At the top, there is a door. The next challenge – can I open it without attracting notice? We’re not allowed in Grandma’s attic. Too many things to get hurt with, they say. And of course that makes us children wonder what’s really up there. Scary things like monsters or ghosts or skeletons, or a mentally challenged relative who’d been locked up there? Old, hidden but not forgotten family secrets from a different life? A sea of bats? Dead bodies? What? The kids have had endless conjecture on this.
I push open the door. It doesn’t make a sound. I step into the room. The dust settles around me lazily, drifting diagonally through the slashes of light from the small window in the top of the slanted ceiling. I look around – some old furniture, stacks of old magazines and papers, an old chest of drawers, and a couple of wooden boxes that look promising. I wonder whether I’ll be the queen of the storytelling today with my finds.
I walk carefully around the piles of things. The dust settles heavily. It doesn’t look like anyone’s been up here for a while. My Grandmother has made her bedroom on the ground floor where she is more comfortable and her son, my Uncle Jim, I doubt cares much to clean out the attic. I wonder how long these things have been here.
I open a box, loosely nailed shut and used to house some sort of faded fruit – plums, peaches, apples? The ink is a bare imprint of juicy treats and the name long since faded. Inside is a pile of metal gear type looking pieces. Stuff my brother might like. I close the lid carefully, not wanting to stir any more dust as my nose is now tickling.
I leaf through a magazine. Nothing very interesting – outdated fashion and cheap looking gadgets promising kitchen and cleaning miracles. I put it back down disinterestedly. I make my way through the stale air to the bureau. It’s coated with a thick layer of dust, moreso than even the rest of the discarded furniture, and put my two hands on the curved wood handles. I pull. Nothing. I wiggle the drawer just a little bit, not to make noise. There is a jiggle. I wonder if any of the children were ever put into this bureau drawer when they were born. It's odd to think of my Aunt Jane or Aunt Mary, much older than my own mother, being babies.

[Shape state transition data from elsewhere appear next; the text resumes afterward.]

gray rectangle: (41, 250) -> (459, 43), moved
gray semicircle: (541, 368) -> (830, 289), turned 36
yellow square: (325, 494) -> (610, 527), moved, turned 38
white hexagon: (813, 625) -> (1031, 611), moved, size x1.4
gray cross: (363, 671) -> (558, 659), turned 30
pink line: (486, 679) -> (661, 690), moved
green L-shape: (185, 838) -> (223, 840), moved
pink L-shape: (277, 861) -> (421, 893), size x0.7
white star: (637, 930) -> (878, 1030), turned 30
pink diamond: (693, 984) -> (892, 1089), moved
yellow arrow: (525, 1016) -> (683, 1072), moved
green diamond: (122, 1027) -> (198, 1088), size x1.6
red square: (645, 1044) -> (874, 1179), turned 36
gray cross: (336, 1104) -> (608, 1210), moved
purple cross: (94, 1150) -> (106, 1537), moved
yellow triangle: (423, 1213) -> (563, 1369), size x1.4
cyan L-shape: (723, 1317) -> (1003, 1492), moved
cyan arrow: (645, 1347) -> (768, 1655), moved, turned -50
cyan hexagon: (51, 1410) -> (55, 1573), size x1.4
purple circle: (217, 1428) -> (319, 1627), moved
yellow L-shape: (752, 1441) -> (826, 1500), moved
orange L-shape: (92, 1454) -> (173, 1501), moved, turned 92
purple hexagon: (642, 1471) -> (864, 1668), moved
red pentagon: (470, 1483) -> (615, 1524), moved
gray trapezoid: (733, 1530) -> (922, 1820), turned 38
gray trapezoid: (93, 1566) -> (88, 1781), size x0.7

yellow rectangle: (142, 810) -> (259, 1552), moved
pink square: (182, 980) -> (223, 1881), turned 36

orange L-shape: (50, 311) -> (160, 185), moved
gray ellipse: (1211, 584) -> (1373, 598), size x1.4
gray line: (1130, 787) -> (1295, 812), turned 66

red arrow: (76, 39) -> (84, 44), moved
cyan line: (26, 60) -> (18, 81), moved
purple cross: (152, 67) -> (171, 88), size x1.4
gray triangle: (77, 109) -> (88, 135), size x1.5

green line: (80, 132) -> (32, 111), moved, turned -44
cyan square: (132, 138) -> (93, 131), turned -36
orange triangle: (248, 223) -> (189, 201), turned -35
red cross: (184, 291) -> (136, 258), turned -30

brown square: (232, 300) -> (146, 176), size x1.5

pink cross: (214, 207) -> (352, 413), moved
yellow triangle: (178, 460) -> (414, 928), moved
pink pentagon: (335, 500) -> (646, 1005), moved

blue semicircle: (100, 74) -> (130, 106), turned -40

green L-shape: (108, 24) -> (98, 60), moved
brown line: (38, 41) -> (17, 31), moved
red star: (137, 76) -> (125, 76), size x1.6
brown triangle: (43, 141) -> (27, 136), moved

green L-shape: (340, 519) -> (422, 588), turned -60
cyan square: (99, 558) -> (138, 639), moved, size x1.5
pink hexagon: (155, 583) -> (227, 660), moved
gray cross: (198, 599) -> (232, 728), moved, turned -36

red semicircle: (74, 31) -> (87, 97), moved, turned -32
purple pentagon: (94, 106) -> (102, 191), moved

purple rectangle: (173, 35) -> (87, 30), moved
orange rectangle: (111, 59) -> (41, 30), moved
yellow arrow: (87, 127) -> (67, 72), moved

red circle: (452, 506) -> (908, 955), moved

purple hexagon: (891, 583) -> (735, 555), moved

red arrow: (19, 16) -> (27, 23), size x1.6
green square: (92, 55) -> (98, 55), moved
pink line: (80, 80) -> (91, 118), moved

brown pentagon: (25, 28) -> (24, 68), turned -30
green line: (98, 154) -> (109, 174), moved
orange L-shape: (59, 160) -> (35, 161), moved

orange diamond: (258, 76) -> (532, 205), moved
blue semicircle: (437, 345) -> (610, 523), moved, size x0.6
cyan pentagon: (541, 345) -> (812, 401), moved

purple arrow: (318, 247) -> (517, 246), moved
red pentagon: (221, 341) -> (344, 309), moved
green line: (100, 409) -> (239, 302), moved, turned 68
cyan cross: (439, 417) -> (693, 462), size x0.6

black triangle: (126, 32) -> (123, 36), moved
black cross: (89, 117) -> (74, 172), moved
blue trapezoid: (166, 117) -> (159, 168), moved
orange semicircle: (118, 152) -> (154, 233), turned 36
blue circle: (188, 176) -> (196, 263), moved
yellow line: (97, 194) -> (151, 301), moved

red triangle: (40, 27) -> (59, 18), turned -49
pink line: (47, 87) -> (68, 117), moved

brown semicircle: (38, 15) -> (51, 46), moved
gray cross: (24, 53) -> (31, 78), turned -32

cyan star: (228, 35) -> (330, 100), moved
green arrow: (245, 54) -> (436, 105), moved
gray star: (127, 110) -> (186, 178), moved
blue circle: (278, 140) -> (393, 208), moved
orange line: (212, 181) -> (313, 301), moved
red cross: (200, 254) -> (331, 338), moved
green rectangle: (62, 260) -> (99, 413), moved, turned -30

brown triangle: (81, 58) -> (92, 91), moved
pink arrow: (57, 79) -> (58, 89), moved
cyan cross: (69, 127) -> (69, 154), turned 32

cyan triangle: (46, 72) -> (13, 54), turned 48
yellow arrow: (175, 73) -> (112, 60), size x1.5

My excitement rises. The drawer feels heavy. Suddenly it breaks free and jerks halfway open. I have to stand on my tiptoes to see inside, but am immediately disappointed. Some old papers with neatly printed lines and stamps to make them official on one side Heavy sweaters that smelled like fading mothballs and a pile of needles on the other side.
I try the other drawers, searching for the dark family secrets, never realizing that if there are family secrets they are probably mundane details in the paperwork – not discarded body parts or secretly hidden, ill relatives – but the other drawers won’t budge, swollen by the hot air and wedged tight. Disappointed I close the top drawer. Before leaving, I trace my initials, KSK, in the dust for the next secret-rescuer to find. Suddenly feeling like an intruder, I close the door behind me, wipe the dust off on my pants and rejoin the game of tinker toys as if I'd never left.